Stacy relaxed her features and let out a slow breath. “It’s not as exact as that,” she began. “It’s not like fortune telling. It’s more like…vague impressions. Any message that the stars leave us is more like the initial breeze from the coming wind: It doesn’t give us too many details, just an idea of its direction and what it brings.” Vincent’s former guard nodded at this but kept silent, turning his head to look once more in front of them.
“I think I might know what you mean…sort of,” the seer said. “Those of us with the vision encounter a similar problem when we try to extend our awareness out too far, only it takes place in the present. At too great a distance, instead of seeing things as they are, we see…” he searched for the right word, “…symbols, mental imagery that only represents something about what is there. Trying to interpret them is like trying to interpret a dream. Sometimes they just don’t make sense.”
“Well get ready to do it again,” the man with the seed inserted, not really hearing all of what he was saying. The young seer scrunched his eyes closed and leaned on his staff. “Do you still know where he is?”
“Yes,” he answered. “He’s further ahead down the road than before, but he doesn’t appear to be in any hurry.”
Stacy found that odd. “Shouldn’t he be? I mean he had to know that the poison would take effect sooner or later.”
The cerebist woman in the gray dress spoke next. “I just told my master. Master Anthony is there with him and says that we should watch ourselves, he might be leading us into a trap.”
The pyromancer Elf seemed to have lost none of his displeasure. “I’m just loving this day more and more.”
When they approached the outer gate, Stacy found that the gatekeeper was not the same old man as before. With the way Karl scared him, it wouldn’t surprise her if he had retired. Instead, there was a bald middle-aged man with short graying hair brushed down on the sides. He wore clothing like that of a farmer and opened the gate for them without comment. Afterward Stacy thanked him politely anyway and stepped through with the others.

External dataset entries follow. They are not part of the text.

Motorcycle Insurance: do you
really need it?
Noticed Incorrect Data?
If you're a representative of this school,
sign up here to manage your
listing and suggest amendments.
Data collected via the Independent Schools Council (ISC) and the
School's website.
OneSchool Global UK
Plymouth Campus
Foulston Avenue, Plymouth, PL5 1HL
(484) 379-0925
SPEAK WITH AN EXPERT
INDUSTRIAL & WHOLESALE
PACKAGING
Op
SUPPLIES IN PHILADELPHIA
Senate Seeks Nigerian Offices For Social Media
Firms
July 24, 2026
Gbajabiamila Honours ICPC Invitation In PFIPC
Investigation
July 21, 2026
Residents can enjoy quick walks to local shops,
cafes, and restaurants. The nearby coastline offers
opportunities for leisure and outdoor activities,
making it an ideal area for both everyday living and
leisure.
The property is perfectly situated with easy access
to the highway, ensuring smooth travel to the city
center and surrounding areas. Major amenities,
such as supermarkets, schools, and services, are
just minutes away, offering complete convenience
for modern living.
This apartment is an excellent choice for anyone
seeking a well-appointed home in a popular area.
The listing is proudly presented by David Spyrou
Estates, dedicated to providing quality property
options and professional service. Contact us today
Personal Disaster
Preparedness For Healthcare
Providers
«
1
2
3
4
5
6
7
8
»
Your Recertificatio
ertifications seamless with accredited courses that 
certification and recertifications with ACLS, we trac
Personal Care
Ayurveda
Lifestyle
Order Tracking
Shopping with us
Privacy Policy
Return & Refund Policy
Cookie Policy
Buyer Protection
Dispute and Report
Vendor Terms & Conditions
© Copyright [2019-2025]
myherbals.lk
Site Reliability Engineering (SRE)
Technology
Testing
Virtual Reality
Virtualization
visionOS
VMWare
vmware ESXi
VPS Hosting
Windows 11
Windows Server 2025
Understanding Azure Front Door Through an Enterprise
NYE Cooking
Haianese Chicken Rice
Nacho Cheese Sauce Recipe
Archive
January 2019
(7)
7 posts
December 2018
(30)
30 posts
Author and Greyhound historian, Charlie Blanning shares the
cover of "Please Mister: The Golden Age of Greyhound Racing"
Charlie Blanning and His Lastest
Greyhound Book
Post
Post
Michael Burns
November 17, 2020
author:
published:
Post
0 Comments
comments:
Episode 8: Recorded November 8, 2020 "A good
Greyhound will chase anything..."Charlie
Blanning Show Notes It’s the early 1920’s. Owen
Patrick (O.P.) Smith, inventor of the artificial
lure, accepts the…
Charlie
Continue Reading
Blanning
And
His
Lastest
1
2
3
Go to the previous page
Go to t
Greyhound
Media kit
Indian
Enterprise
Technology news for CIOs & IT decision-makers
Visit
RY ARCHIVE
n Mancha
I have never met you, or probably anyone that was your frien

Beyond was a far-reaching, grassy slope that descended downhill gradually with a dirt road meandering through it below them. It was somewhat dark like before, only with a cloudless sky whose blue hue was barely starting to reveal a few stars. Crickets chirped from the tall dead grass which bent lightly in places with the gentle breeze. The weak glow from the sun’s passing still illuminated the landscape from the western horizon. Mountains up ahead and on their right had spruce forest cover that was shaded black on one side and on the other was dimly revealed as green or fading into a blue in the distance. Downhill and to their left, the city of Gadrale was made visible by thousands of small torches and lamps among the many buildings of differing heights. Most were made of light whitish colored bricks but many were of a dark red. All around, further left and beyond the buildings, were hundreds of farms spread out across the land.
With her companions near, Stacy walked down the rise swiftly, smelling the moist air from Vesper Lake brought all the way here, even though the lake was well out of view, by the dominant air current. The lake still held true to its name. It wasn’t long before they came over a small edge in the overall rise and were afforded another view.